--- Stored data Enclosed Below ---

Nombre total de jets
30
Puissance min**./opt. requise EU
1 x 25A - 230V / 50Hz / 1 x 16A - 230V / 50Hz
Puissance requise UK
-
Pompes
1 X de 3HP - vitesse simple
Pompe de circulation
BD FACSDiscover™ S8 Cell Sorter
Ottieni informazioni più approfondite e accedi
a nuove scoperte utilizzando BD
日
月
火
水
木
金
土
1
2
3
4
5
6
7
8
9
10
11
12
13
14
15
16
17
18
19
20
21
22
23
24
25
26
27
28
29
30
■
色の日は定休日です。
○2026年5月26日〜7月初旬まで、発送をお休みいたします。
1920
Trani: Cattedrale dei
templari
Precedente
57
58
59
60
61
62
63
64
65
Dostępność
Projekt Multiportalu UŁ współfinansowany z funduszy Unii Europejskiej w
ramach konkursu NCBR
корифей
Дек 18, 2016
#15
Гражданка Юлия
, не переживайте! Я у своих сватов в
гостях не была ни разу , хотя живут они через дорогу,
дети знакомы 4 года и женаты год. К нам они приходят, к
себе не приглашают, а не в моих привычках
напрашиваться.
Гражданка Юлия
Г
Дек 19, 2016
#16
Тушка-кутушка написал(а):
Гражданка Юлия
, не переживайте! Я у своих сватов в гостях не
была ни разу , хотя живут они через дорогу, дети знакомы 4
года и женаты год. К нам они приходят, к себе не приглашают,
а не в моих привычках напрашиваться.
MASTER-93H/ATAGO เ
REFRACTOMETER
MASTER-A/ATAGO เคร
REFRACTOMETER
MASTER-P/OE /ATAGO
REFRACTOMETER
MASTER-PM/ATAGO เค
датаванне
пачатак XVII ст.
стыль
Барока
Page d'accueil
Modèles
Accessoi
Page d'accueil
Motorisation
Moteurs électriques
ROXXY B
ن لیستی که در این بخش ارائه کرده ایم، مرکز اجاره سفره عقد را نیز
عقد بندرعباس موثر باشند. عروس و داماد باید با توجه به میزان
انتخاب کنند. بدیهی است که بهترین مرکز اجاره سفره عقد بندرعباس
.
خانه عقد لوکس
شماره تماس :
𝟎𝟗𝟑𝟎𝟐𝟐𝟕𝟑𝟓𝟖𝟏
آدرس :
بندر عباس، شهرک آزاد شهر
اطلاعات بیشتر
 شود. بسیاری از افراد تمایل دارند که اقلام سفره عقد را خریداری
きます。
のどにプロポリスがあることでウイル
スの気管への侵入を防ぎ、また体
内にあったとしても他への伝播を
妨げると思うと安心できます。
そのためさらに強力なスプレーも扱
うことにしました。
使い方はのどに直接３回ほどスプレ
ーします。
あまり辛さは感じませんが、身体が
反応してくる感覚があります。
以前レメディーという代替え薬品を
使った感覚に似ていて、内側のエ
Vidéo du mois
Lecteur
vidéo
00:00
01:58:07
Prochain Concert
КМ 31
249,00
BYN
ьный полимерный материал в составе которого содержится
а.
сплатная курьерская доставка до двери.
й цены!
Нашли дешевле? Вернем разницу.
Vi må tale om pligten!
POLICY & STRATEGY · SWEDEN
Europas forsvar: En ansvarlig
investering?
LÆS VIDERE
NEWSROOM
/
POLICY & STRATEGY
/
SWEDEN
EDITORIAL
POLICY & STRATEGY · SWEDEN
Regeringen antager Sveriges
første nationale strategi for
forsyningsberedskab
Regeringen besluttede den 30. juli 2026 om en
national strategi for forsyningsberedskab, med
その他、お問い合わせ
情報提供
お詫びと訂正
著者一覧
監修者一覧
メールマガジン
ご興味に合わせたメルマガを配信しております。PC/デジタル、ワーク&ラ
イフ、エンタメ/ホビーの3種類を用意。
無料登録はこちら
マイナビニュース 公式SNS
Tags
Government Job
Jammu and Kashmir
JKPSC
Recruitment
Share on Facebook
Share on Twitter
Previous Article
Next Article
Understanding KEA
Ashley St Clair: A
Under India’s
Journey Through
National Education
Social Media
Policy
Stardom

--- End of Enclosed Stored data ---

Problem statement - Lines holding the string "приходят" must be copied out of the entries above.

Result -
дети знакомы 4 года и женаты год. К нам они приходят, к
года и женаты год. К нам они приходят, к себе не приглашают,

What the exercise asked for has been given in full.